A meat-andpotatoes focus
The good news for Gold Brands Investments and all who sail in her is that the company’s losses were significantly smaller in the year to February than they were in the previous year.
The bad news is that they were still sufficiently substantial for there to be a material uncertainty over whether it is a going concern, and for the auditors to issue a disclaimer.
The company operates a range of food brands, including its flagship Chesanyama, which offers truly heroic quantities of meat to people who prefer not to do the Weber-wrangling themselves.

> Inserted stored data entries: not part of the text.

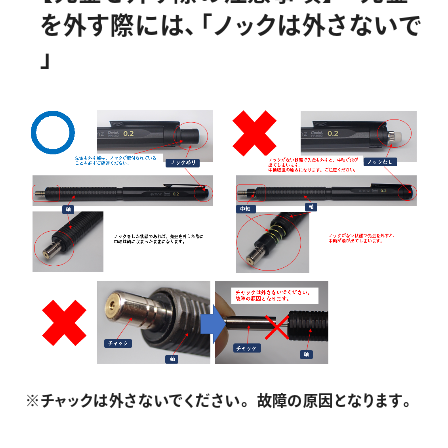
を
外
す
際
に
は
、
「
ノ
ッ
ク
は
外
さ
な
い
で
」
※チャックは外さないでください。 故障の原因となります。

Gold Brands has entered a partnership with the UK’S Casual Dining Group to launch new food concepts at an unsuspecting market — similar to the Latin American concept of Las Iguanas, whose menu offers a rapid tour around the various cuisines of its region while hopefully resisting the temptation to liven the experience up by tempting the punters with their favourite herbivorous lizard.
But it’s going to struggle to launch new brands without fixing the ones it is operating already, and this is a rather urgent matter.
Gold Brands is hoping to focus Chesanyama in particular in a more upmarket niche, targeting middle- to upper-lsm areas. This will be the key to ensuring its survival, but it is not being helped by tight trading conditions caused by never-ending pressure on its customers’ disposable income.
It is far from the easiest market in which to turn around a loss-making business. However, Gold Brands will need to achieve this at speed if it is to survive.